In early June, a fresh round of posted price hikes swept through the base oil arena – the first series of increases the market had encountered since last July. Chevron was the first API Group II producer out of the chute to announce it would boost posted prices by 20 cents per gallon. Motiva, ConocoPhillips and Flint Hills followed suit, with price hikes from 20 to 40 cents across the board.

The more interesting changes came from the Group I sectors major producer, ExxonMobil, sources said. Although ExxonMobil raised its solvent neutral by 40 cents/gal, the refiner lowered bright stock by 30 cents. Other Group I producers, including Valero, Calumet and Holly (new owner of Sunocos Tulsa refinery), quickly mirrored that move. Increases were applied to the light-viscosity neutrals (the grades most impacted by steeper vacuum gas oil values, a key cost factor), while bright stock postings were trimmed. This change was followed by all Group I producers.

The downward adjustment was intended to bring the posted price more in line with real market values and to narrow ever-widening discounts, suppliers said.

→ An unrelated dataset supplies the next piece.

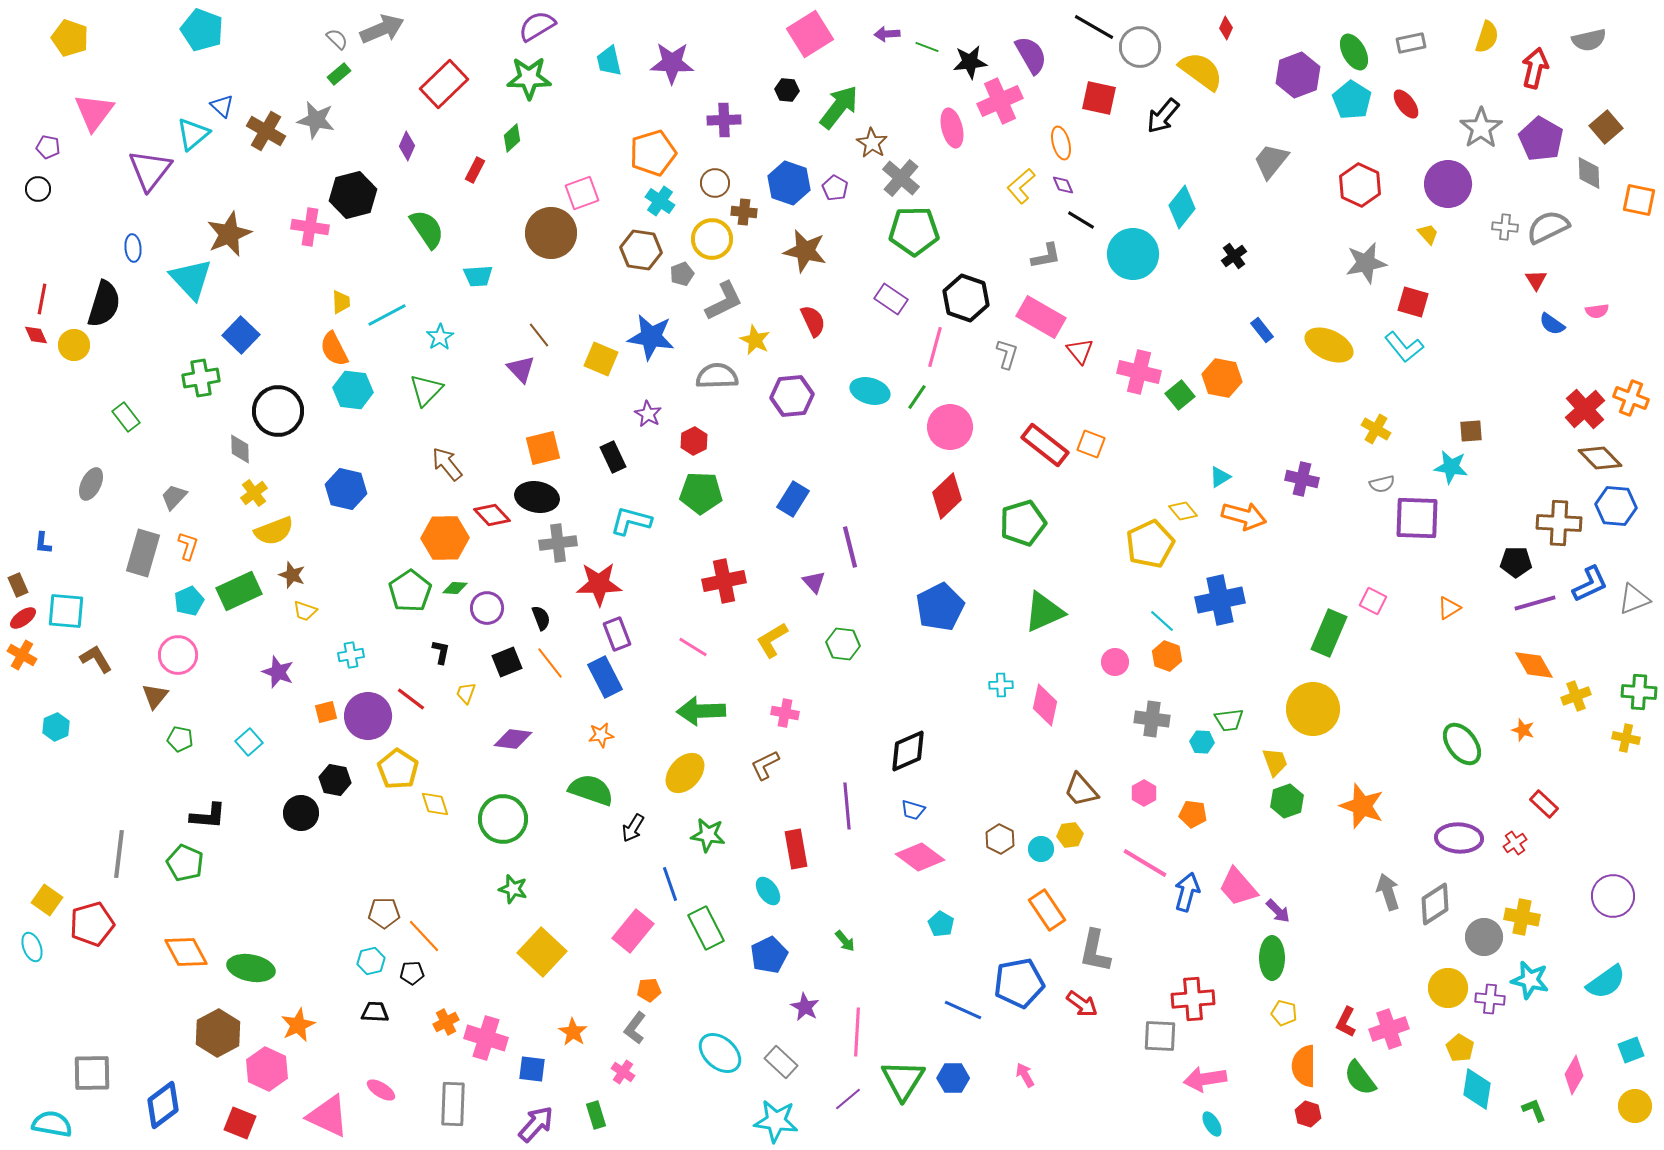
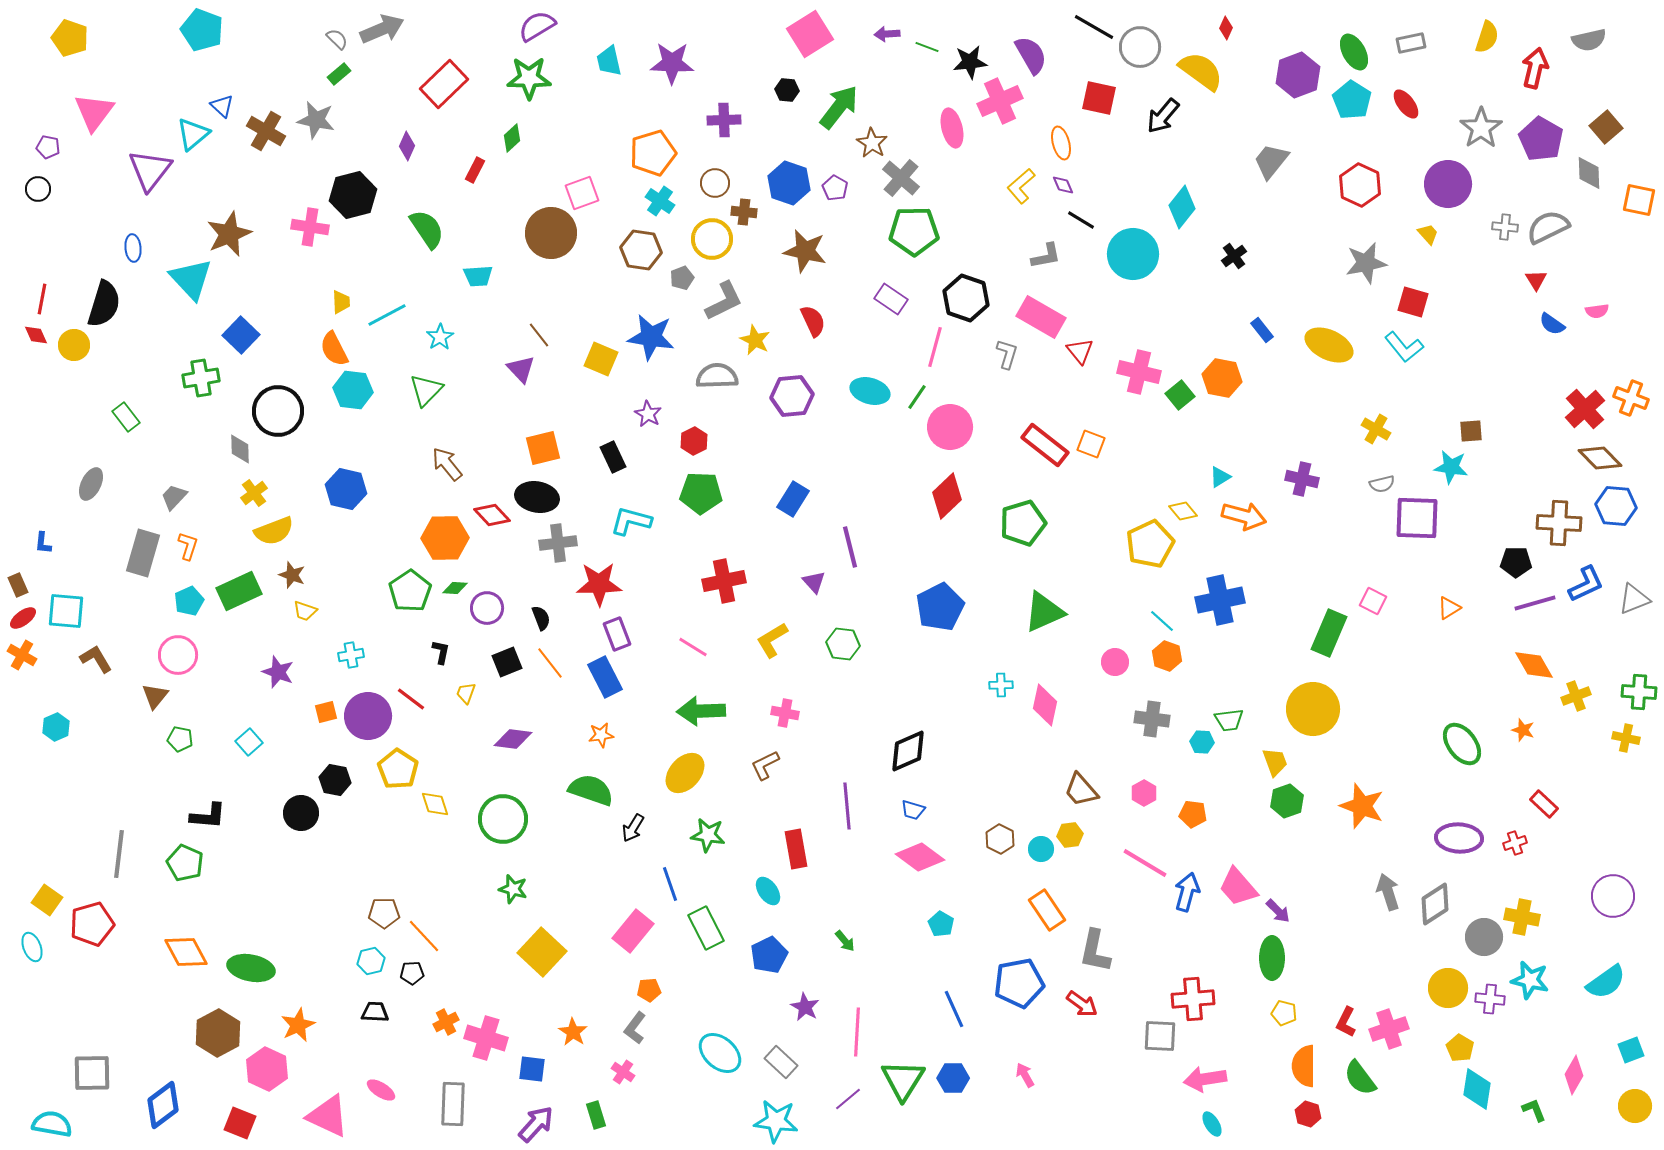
gray pentagon at (682, 274): moved 4 px down
blue L-shape at (1590, 584): moved 4 px left
red cross at (1515, 843): rotated 15 degrees clockwise
blue line at (963, 1010): moved 9 px left, 1 px up; rotated 42 degrees clockwise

Upstream, crude oil values jumped from below $35 per barrel in March to over $73 in mid-June, on stronger stock indices as well as expectations the global economy is in recovery mode.

Whether or not the summer will heat up more than it already has is unclear. For now, all eyes are on rapidly climbing crude oil values and how they may translate to the base oils market – a market that is faced with ample supply and less-than-normal demand.